# Technical trading for beginner



## Julia (19 September 2005)

I've always been a longterm buy and hold investor and based decisions on fundamentals.

Would like to start learning something about technical analysis and would very much appreciate any advice about where to start.  I've read what the ASX website has to offer.

Had the hard sell on the phone this afternoon from a representative from Protrader.  Does anyone use this programme?  If so, what is good about it?  Is it suitable for a novice in the field?  If you don't like it, can you say why not.  What sort of thing should I be looking out for?  I will always be inclined towards fundamental analysis but think I should have an understanding of alternative methods of decison making.

I'd be really grateful for any input at all from any of you who obviously are very experienced in TA.

With thanks

Julia


----------



## bvbfan (19 September 2005)

Initially check out sites like Incredible Charts, you can see a lot of technical studies information on the site and use the program.

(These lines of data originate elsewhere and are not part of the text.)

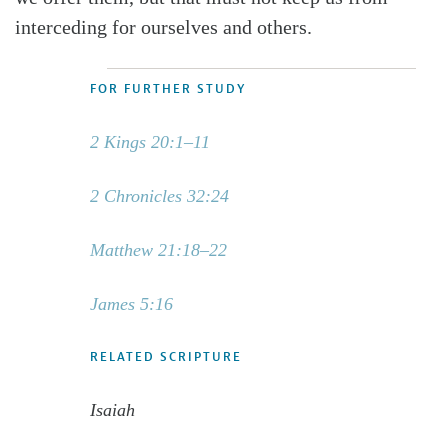
interceding for ourselves and others.
FOR FURTHER STUDY
2 Kings 20:1–11
2 Chronicles 32:24
Matthew 21:18–22
James 5:16
RELATED SCRIPTURE
Isaiah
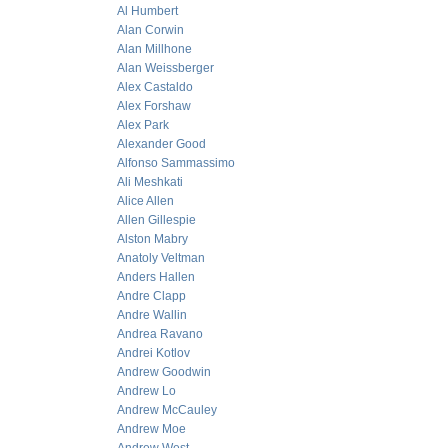
Al Humbert
Alan Corwin
Alan Millhone
Alan Weissberger
Alex Castaldo
Alex Forshaw
Alex Park
Alexander Good
Alfonso Sammassimo
Ali Meshkati
Alice Allen
Allen Gillespie
Alston Mabry
Anatoly Veltman
Anders Hallen
Andre Clapp
Andre Wallin
Andrea Ravano
Andrei Kotlov
Andrew Goodwin
Andrew Lo
Andrew McCauley
Andrew Moe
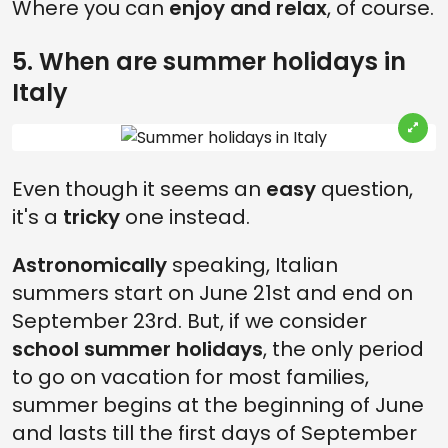
Where you can
enjoy and relax
, of course.
5. When are summer holidays in
Italy
Even though it seems an
easy
question,
it's a
tricky
one instead.
Astronomically
speaking, Italian
summers start on June 21st and end on
September 23rd. But, if we consider
school summer holidays
, the only period
to go on vacation for most families,
summer begins at the beginning of June
and lasts till the first days of September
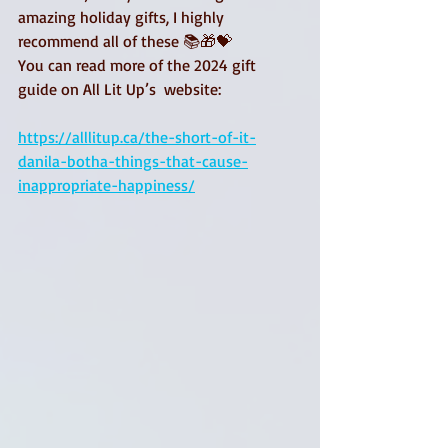
amazing holiday gifts, I highly 
recommend all of these 📚🎁💝
You can read more of the 2024 gift 
guide on All Lit Up’s  website: 
https://alllitup.ca/the-short-of-it-
danila-botha-things-that-cause-
inappropriate-happiness/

I however like Freecharts (Pro - costs about $100 for life) the free version does very basic stuff and I started with that available from Spacejock at http://www.spacejock.com/

Sharesmag also did a comparison of various charting packages and should have the info on their site www.sharesmag.com.au


----------



## Julia (20 September 2005)

bvbfan said:
			
		

> Initially check out sites like Incredible Charts, you can see a lot of technical studies information on the site and use the program.
> 
> I however like Freecharts (Pro - costs about $100 for life) the free version does very basic stuff and I started with that available from Spacejock at http://www.spacejock.com/
> 
> Sharesmag also did a comparison of various charting packages and should have the info on their site www.sharesmag.com.au





Hello bvbfan  

Thanks very much.  Will have a look at these.


Cheers
Julia


----------



## GreatPig (20 September 2005)

Julia,

Technical analysis covers a number of areas: chart patterns, indicators, and money management (although the last would apply to FA as well).

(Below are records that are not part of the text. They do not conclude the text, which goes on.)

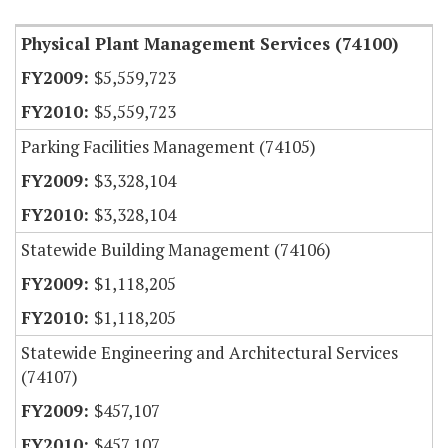
Physical Plant Management Services (74100)
$5,559,723
$5,559,723
Parking Facilities Management (74105)
$3,328,104
$3,328,104
Statewide Building Management (74106)
$1,118,205
$1,118,205
Statewide Engineering and Architectural Services
(74107)
$457,107
$457,107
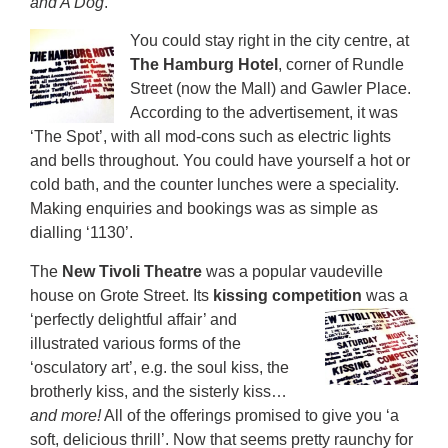
and A Dog
.
You could stay right in the city centre, at
The Hamburg Hotel
, corner of Rundle
Street (now the Mall) and Gawler Place.
According to the advertisement, it was
‘The Spot’, with all mod-cons such as electric lights
and bells throughout. You could have yourself a hot or
cold bath, and the counter lunches were a speciality.
Making enquiries and bookings was as simple as
dialling ‘1130’.
The
New Tivoli Theatre
was a popular vaudeville
house on Grote Street. Its
kissing competition
was
a
‘perfectly delightful affair’ and
illustrated various forms of the
‘osculatory art’, e.g. the soul kiss, the
brotherly kiss, and the sisterly kiss…
and more!
All of the offerings promised to give you ‘a
soft, delicious thrill’. Now that seems pretty raunchy for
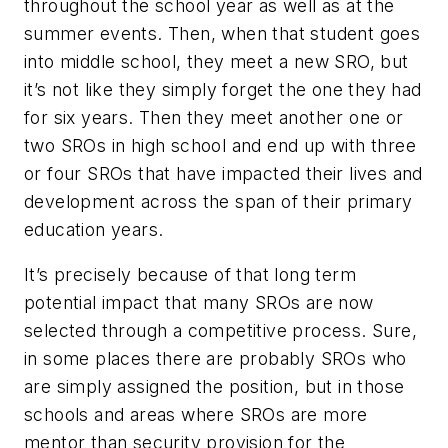
throughout the school year as well as at the
summer events. Then, when that student goes
into middle school, they meet a new SRO, but
it’s not like they simply forget the one they had
for six years. Then they meet another one or
two SROs in high school and end up with three
or four SROs that have impacted their lives and
development across the span of their primary
education years.
It’s precisely because of that long term
potential impact that many SROs are now
selected through a competitive process. Sure,
in some places there are probably SROs who
are simply assigned the position, but in those
schools and areas where SROs are more
mentor than security provision for the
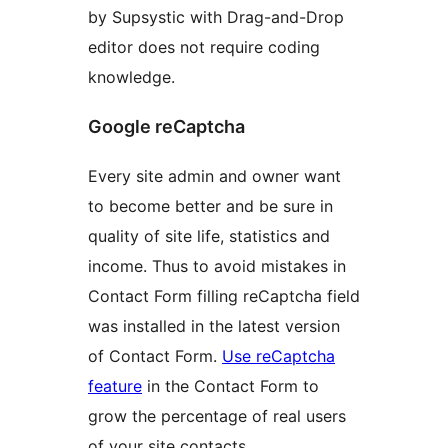
by Supsystic with Drag-and-Drop
editor does not require coding
knowledge.
Google reCaptcha
Every site admin and owner want
to become better and be sure in
quality of site life, statistics and
income. Thus to avoid mistakes in
Contact Form filling reCaptcha field
was installed in the latest version
of Contact Form.
Use reCaptcha
feature
in the Contact Form to
grow the percentage of real users
of your site contacts.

Classic chart patterns cover things like trend lines, triangles, flags, and gaps. The bible for this stuff is "The Technical Analysis of Stock Trends" by Edwards & Magee. A pretty dry read, not cheap to buy, and based on the US markets of the 1930s-1950s, but I think pretty much compulsory reading.

If you're interested in candlestick charting, with all those wonderful names out of Asian kung-fu movies , there are a number of books on that, one of the best known perhaps being Louise Bedford's book (which I've never read myself).

A lot of the more modern books cover indicators. There are more than 200 widely-known indicators, of which any one person I think would typically only use a few they liked. You can really get carried away with these things, and read all sorts of things into them, but at the end of the day I personally don't think they're all that important, unless perhaps you want to do very short-term trading. I look at a few, but find chart patterns, basic moving averages, and simple stop/loss methods the most useful.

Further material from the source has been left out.